WHAT YOU ARE ASKED TO DO →
Every line of the data is to be retyped exactly.

# # #

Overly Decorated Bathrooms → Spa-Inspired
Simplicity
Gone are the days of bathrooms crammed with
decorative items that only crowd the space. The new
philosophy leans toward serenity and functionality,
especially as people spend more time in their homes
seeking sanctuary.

# # #

THE ANSWER →
Overly Decorated Bathrooms → Spa-Inspired
Simplicity
Gone are the days of bathrooms crammed with
decorative items that only crowd the space. The new
philosophy leans toward serenity and functionality,
especially as people spend more time in their homes
seeking sanctuary.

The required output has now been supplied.